An rDNA-derived human PH-20 hyaluronidase enzyme

Hyaluronidase enzymes from testes had been commercially used as "spreading factors" for more than 50 years despite drawbacks and inadequacies. The discovery of the human PH20 gene and its identification as a hyaluronidase, however, unlocked the potential of producing a reliable recombinant human hyaluronidase enzyme.

Molecular engineering and manufacturing. To develop a human PH-20 hyaluronidase, several issues had to be overcome, including the specific identification of the membrane anchor and controversy over whether the soluble human protein retained enzymatic activity at physiologic pH (35, 36).Previous attempts to produce the 382-amino acid bee venom enzyme in bacterial host systems showed only weak activity. Because the human PH20 contained eight additional cysteine residues (12 total) with multiple N-linked glycosylation sites, expression in mammalian systems were considered for deletion mutagenesis (32). Earlier studies showed that deletion mutagenesis of the carboxy terminus of the PH-20 gene near the proposed GPI anchor site or truncated further to the equivalent carboxy terminus of the bee-venom hyaluronidase failed to produce an active enzyme in mammalian cells (35). Therefore, a series of deletion mutants of the PH-20 cDNA were produced containing HIS6 epitope tags at the carboxyl terminus. Soluble hyaluronidase activity was demonstrated in deletion mutants terminating after amino acids 477– 483. In contrast, less than 10% activity was maintained when constructs terminated after amino acid 467 or when using the full-length PH-20 cDNA (37).

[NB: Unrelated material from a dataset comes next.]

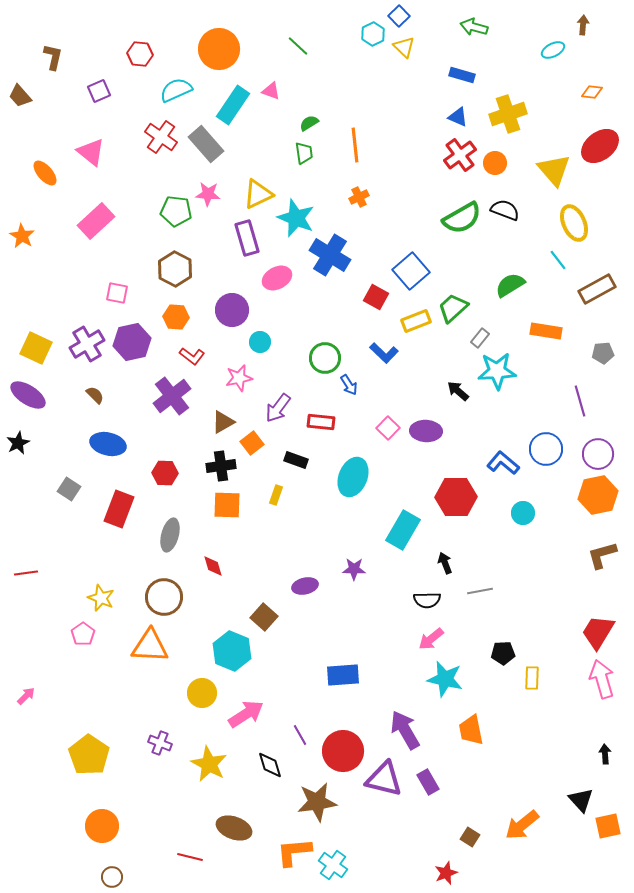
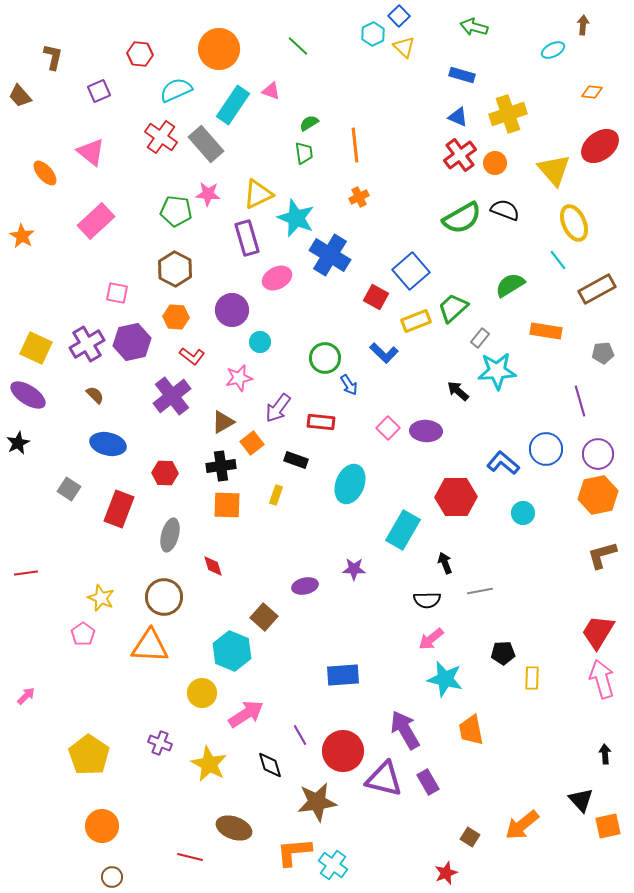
cyan ellipse at (353, 477): moved 3 px left, 7 px down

The soluble domain of the human PH-20 hyaluronidase cDNA (encoding amino acids 1–482) was cloned into a well-characterized mammalian cell line (Chinese hamster ovary cells) in order to develop a recombinant human hyaluronidase (rHuPH20) for pharmaceutical use. Purified to homogeneity, the rHuPH20 protein is a 61–63 kDa glycosylated enzyme with a specific activity 50–100 fold greater than commercially available animal hyaluronidase extracts (on a unit/mg protein basis) (38). rHuPH20 exists as a homogeneous preparation, in contrast to the multiple impurities in the commercial bovine-derived material. Indeed, only one minor 75 kDa band in the smear of protein cross-reacted strongly with the anti-ram PH-20 monoclonal antibody, confirming that the hyaluronidase enzyme is a minor component of animal-derived extracts, consistent with the low specific activity.

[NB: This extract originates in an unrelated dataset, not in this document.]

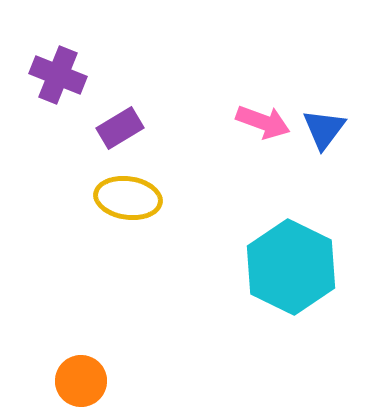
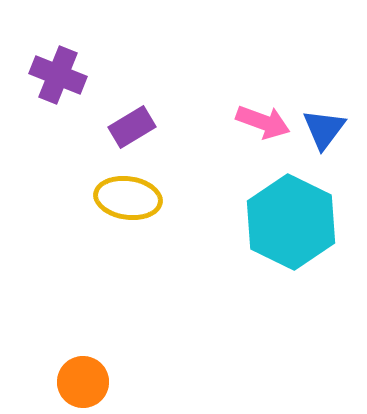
purple rectangle: moved 12 px right, 1 px up
cyan hexagon: moved 45 px up
orange circle: moved 2 px right, 1 px down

Comparison with bovine-derived material

It was important to compare the spreading activity of rHuPH20 to the original bovine preparations. It was possible that any of the biologically active contaminants in the animal-derived material (including known contaminants such as proteinases, anticoagulants, growth factors, vasopermeability factors, and immunoglobulins) could potentially contribute to the spreading activity (39–43). These non-hyaluronidase impurities, however, did not contribute significantly. The spreading activity from 5 units of rHuPH20 (100,000 USP units/mg protein) was indistinguishable from that of 5 units of a crude commercial bovine hyaluronidase preparation (approximately 700 units/mg protein) on a unit-per-unit basis when calibrated against the HA substrate in vitro.